Figure 5. Longitudinal In Vivo Imaging of Microglial Activation During the Course of Spontaneous ARIA in a Patient With Possible CAA-ri (Case 3)

(A) Baseline MRI and ¹¹C-PK11195 PET images acquired 2.5 months after presentation of (sub)acute symptoms. (a) T2-weighted (FLAIR) images showed spontaneous ARIA-E in the left lateral fronto-temporo-parietal area (red lines indicate the anatomic regions affected by ARIA-E). (b) Gradient echo-T2*-weighted imaging (GRE-T2*) sequence, coregistered to baseline FLAIR images, showed disseminated cortical superficial siderosis in the left and right parietal lobes. CSF testing confirmed high concentrations of anti-Aβ autoantibodies. A diagnosis of possible CAA-ri was made. (c) 11C-PK11195 PET binding potentials (BP peaks), coregistered and superimposed onto baseline FLAIR, revealed scattered clusters of microglial activation only partially localized within the ARIA-E anatomic region. Treatment with high-dose corticosteroid pulse therapy was started, with progressive resolution of clinical symptoms. (B) Follow-up MRI and ¹¹C-PK11195 PET acquired three and a half months after starting corticosteroids therapy. All images are coregistered to baseline FLAIR. (a) FLAIR images showed only a slight decrease in microglial activation, compared with baseline. (b) GRE-T2* images did not reveal any new microbleeds. CSF testing for anti-Aβ autoantibodies confirmed reduced levels compared with baseline. (c) ¹¹C-PK11195 PET revealed a slight decrease in microglial activation within and outside the ARIA-E anatomic region. ARIA-E = amyloid-related imaging abnormalities suggestive of vasogenic edema; CAA-ri = cerebral amyloid angiopathy–related inflammation; FLAIR = fluid-attenuated inversion recovery.

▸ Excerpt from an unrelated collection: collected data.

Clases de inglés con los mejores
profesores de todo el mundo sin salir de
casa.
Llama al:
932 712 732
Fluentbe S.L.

Figure 6. Longitudinal In Vivo Imaging of Microglial Activation During the Course of Spontaneous ARIA in a Patient With Possible CAA-ri (Case 4)

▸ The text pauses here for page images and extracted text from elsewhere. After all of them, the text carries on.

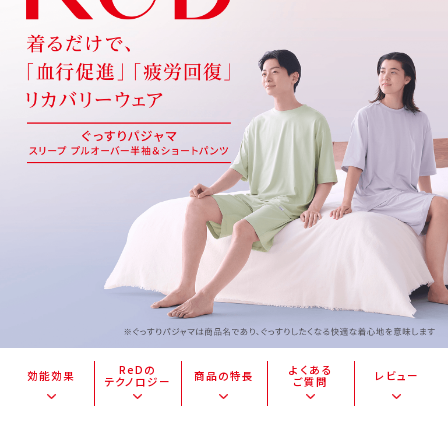
ReDの
よくある
効能効果
商品の特長
レビュー
テクノロジー
ご質問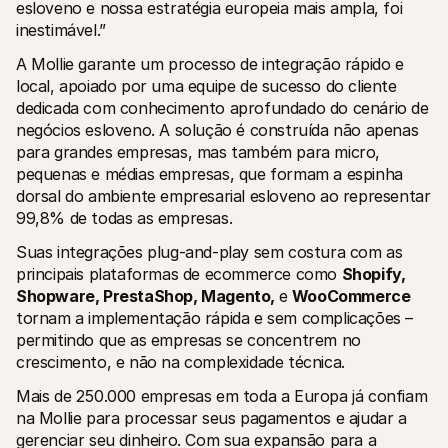
esloveno e nossa estratégia europeia mais ampla, foi 
inestimável.”
A Mollie garante um processo de integração rápido e 
local, apoiado por uma equipe de sucesso do cliente 
dedicada com conhecimento aprofundado do cenário de 
negócios esloveno. A solução é construída não apenas 
para grandes empresas, mas também para micro, 
pequenas e médias empresas, que formam a espinha 
dorsal do ambiente empresarial esloveno ao representar 
99,8% de todas as empresas.
Suas integrações plug-and-play sem costura com as 
principais plataformas de ecommerce como 
Shopify, 
Shopware, PrestaShop, Magento, 
e 
WooCommerce
tornam a implementação rápida e sem complicações – 
permitindo que as empresas se concentrem no 
crescimento, e não na complexidade técnica.
Mais de 250.000 empresas em toda a Europa já confiam 
na Mollie para processar seus pagamentos e ajudar a 
gerenciar seu dinheiro. Com sua expansão para a 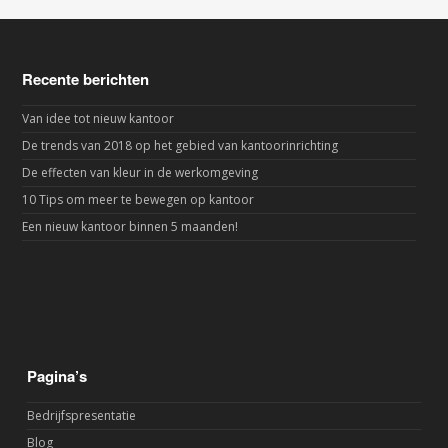
Recente berichten
Van idee tot nieuw kantoor
De trends van 2018 op het gebied van kantoorinrichting
De effecten van kleur in de werkomgeving
10 Tips om meer te bewegen op kantoor
Een nieuw kantoor binnen 5 maanden!
Pagina’s
Bedrijfspresentatie
Blog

Baseline MRIs and ¹¹C-PK11195 PET acquired 3 weeks after symptom onset. (A) T2-weighted (FLAIR) images showed spontaneous ARIA-E in the left and right occipital lobes (red lines indicate the anatomic regions affected by ARIA-E). (B) Gradient echo-T2*-weighted imaging (GRE-T2*) sequence, coregistered to baseline FLAIR, showed disseminated cortical and subcortical microbleeds in the left temporal lobe and subarachnoid hemorrhage in the left parietal lobe. CSF testing confirmed high concentrations of anti-Aβ autoantibodies. A diagnosis of probable CAA-ri was made. (C) ¹¹C-PK11195 PET binding potential peaks (BP peaks), coregistered and superimposed onto baseline FLAIR, reveal diffuse BP peak clusters of microglial activation that were mainly colocalized within the ARIA-E anatomic regions. The patient was treated with high-dose corticosteroid pulse therapy, with marked improvement of clinical symptoms. ARIA-E = amyloid-related imaging abnormalities suggestive of vasogenic edema; CAA-ri = cerebral amyloid angiopathy–related inflammation; FLAIR = fluid-attenuated inversion recovery.